** EXERCISE OBJECTIVE **
Which lines of the entries contain the word "folders"? Please list them.

RECORDS below:

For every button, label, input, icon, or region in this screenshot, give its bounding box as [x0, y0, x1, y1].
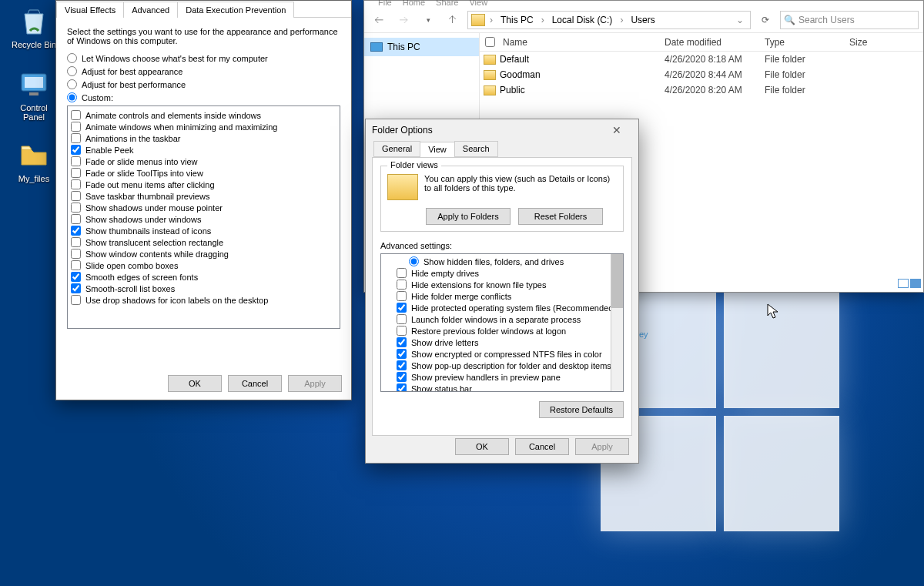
visual-effect-item[interactable]: Use drop shadows for icon labels on the … [71, 294, 336, 306]
window-title-bar[interactable]: Folder Options ✕ [366, 119, 638, 141]
perf-radio-option[interactable]: Custom: [67, 92, 340, 102]
ok-button[interactable]: OK [455, 438, 509, 455]
advanced-setting-item[interactable]: Hide empty drives [383, 267, 621, 279]
cancel-button[interactable]: Cancel [515, 438, 569, 455]
advanced-setting-item[interactable]: Restore previous folder windows at logon [383, 325, 621, 337]
table-row[interactable]: Goodman4/26/2020 8:44 AMFile folder [480, 67, 923, 82]
visual-effect-item[interactable]: Show window contents while dragging [71, 248, 336, 260]
breadcrumb[interactable]: Users [628, 15, 658, 25]
column-header-type[interactable]: Type [765, 37, 849, 48]
checkbox-input[interactable] [71, 272, 81, 282]
visual-effect-item[interactable]: Save taskbar thumbnail previews [71, 190, 336, 202]
checkbox-input[interactable] [397, 291, 407, 301]
checkbox-input[interactable] [71, 168, 81, 178]
visual-effect-item[interactable]: Smooth edges of screen fonts [71, 271, 336, 283]
folder-options-window[interactable]: Folder Options ✕ General View Search Fol… [365, 119, 639, 464]
column-header-name[interactable]: Name [500, 37, 665, 48]
radio-input[interactable] [67, 79, 77, 89]
checkbox-input[interactable] [71, 179, 81, 189]
desktop-icon-recycle-bin[interactable]: Recycle Bin [6, 6, 62, 49]
visual-effect-item[interactable]: Fade out menu items after clicking [71, 179, 336, 190]
checkbox-input[interactable] [397, 326, 407, 336]
perf-radio-option[interactable]: Adjust for best performance [67, 79, 340, 89]
select-all-checkbox[interactable] [485, 37, 495, 47]
advanced-setting-item[interactable]: Show preview handlers in preview pane [383, 371, 621, 383]
advanced-setting-item[interactable]: Show hidden files, folders, and drives [383, 256, 621, 267]
radio-input[interactable] [67, 92, 77, 102]
perf-radio-option[interactable]: Adjust for best appearance [67, 66, 340, 76]
advanced-setting-item[interactable]: Show encrypted or compressed NTFS files … [383, 348, 621, 360]
visual-effects-list[interactable]: Animate controls and elements inside win… [67, 105, 340, 329]
checkbox-input[interactable] [397, 349, 407, 359]
checkbox-input[interactable] [71, 260, 81, 270]
table-row[interactable]: Public4/26/2020 8:20 AMFile folder [480, 82, 923, 98]
advanced-setting-item[interactable]: Hide folder merge conflicts [383, 290, 621, 302]
tab-visual-effects[interactable]: Visual Effects [56, 2, 124, 18]
navpane-item-this-pc[interactable]: This PC [364, 38, 479, 56]
close-button[interactable]: ✕ [601, 124, 632, 136]
apply-to-folders-button[interactable]: Apply to Folders [426, 208, 511, 225]
checkbox-input[interactable] [397, 360, 407, 370]
checkbox-input[interactable] [397, 314, 407, 324]
address-box[interactable]: › This PC › Local Disk (C:) › Users ⌄ [467, 11, 751, 29]
thumbnail-view-icon[interactable] [898, 279, 909, 288]
advanced-setting-item[interactable]: Launch folder windows in a separate proc… [383, 313, 621, 325]
desktop-icon-my-files[interactable]: My_files [6, 140, 62, 183]
visual-effect-item[interactable]: Animate controls and elements inside win… [71, 109, 336, 121]
desktop-icon-control-panel[interactable]: Control Panel [6, 69, 62, 122]
checkbox-input[interactable] [397, 303, 407, 313]
advanced-setting-item[interactable]: Hide protected operating system files (R… [383, 302, 621, 313]
checkbox-input[interactable] [71, 122, 81, 132]
visual-effect-item[interactable]: Smooth-scroll list boxes [71, 283, 336, 294]
visual-effect-item[interactable]: Fade or slide menus into view [71, 156, 336, 167]
checkbox-input[interactable] [71, 283, 81, 293]
tab-general[interactable]: General [373, 141, 420, 157]
radio-input[interactable] [67, 66, 77, 76]
nav-history-button[interactable]: ▾ [418, 10, 438, 30]
column-headers[interactable]: Name Date modified Type Size [480, 33, 923, 52]
refresh-button[interactable]: ⟳ [755, 10, 775, 30]
checkbox-input[interactable] [397, 383, 407, 392]
visual-effect-item[interactable]: Show shadows under mouse pointer [71, 202, 336, 213]
visual-effect-item[interactable]: Enable Peek [71, 144, 336, 156]
performance-options-window[interactable]: Visual Effects Advanced Data Execution P… [55, 0, 352, 400]
visual-effect-item[interactable]: Show shadows under windows [71, 213, 336, 225]
nav-forward-button[interactable]: 🡢 [393, 10, 413, 30]
radio-input[interactable] [409, 256, 419, 266]
visual-effect-item[interactable]: Show translucent selection rectangle [71, 236, 336, 248]
apply-button[interactable]: Apply [288, 375, 342, 392]
chevron-down-icon[interactable]: ⌄ [736, 15, 747, 25]
tab-search[interactable]: Search [454, 141, 498, 157]
checkbox-input[interactable] [71, 145, 81, 155]
search-input[interactable]: 🔍 Search Users [780, 11, 919, 29]
scrollbar-thumb[interactable] [611, 254, 623, 308]
visual-effect-item[interactable]: Slide open combo boxes [71, 260, 336, 271]
visual-effect-item[interactable]: Show thumbnails instead of icons [71, 225, 336, 236]
checkbox-input[interactable] [71, 237, 81, 247]
tab-dep[interactable]: Data Execution Prevention [177, 2, 294, 18]
checkbox-input[interactable] [71, 214, 81, 224]
restore-defaults-button[interactable]: Restore Defaults [539, 401, 624, 418]
ok-button[interactable]: OK [168, 375, 222, 392]
advanced-setting-item[interactable]: Hide extensions for known file types [383, 279, 621, 290]
breadcrumb[interactable]: This PC [497, 15, 537, 25]
checkbox-input[interactable] [71, 191, 81, 201]
nav-up-button[interactable]: 🡡 [443, 10, 463, 30]
perf-radio-option[interactable]: Let Windows choose what's best for my co… [67, 53, 340, 63]
tab-advanced[interactable]: Advanced [123, 2, 178, 18]
details-view-icon[interactable] [910, 279, 921, 288]
cancel-button[interactable]: Cancel [228, 375, 282, 392]
column-header-size[interactable]: Size [849, 37, 911, 48]
checkbox-input[interactable] [71, 295, 81, 305]
view-mode-icons[interactable] [898, 279, 921, 288]
checkbox-input[interactable] [71, 156, 81, 166]
apply-button[interactable]: Apply [575, 438, 629, 455]
checkbox-input[interactable] [397, 372, 407, 382]
advanced-setting-item[interactable]: Show drive letters [383, 337, 621, 348]
checkbox-input[interactable] [71, 226, 81, 236]
nav-back-button[interactable]: 🡠 [369, 10, 389, 30]
checkbox-input[interactable] [71, 203, 81, 213]
checkbox-input[interactable] [71, 249, 81, 259]
radio-input[interactable] [67, 53, 77, 63]
checkbox-input[interactable] [397, 268, 407, 278]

End of RECORDS.

** SOLVED EXERCISE **
advanced-setting-item[interactable]: Show hidden files, folders, and drives [383, 256, 621, 267]
apply-to-folders-button[interactable]: Apply to Folders [426, 208, 511, 225]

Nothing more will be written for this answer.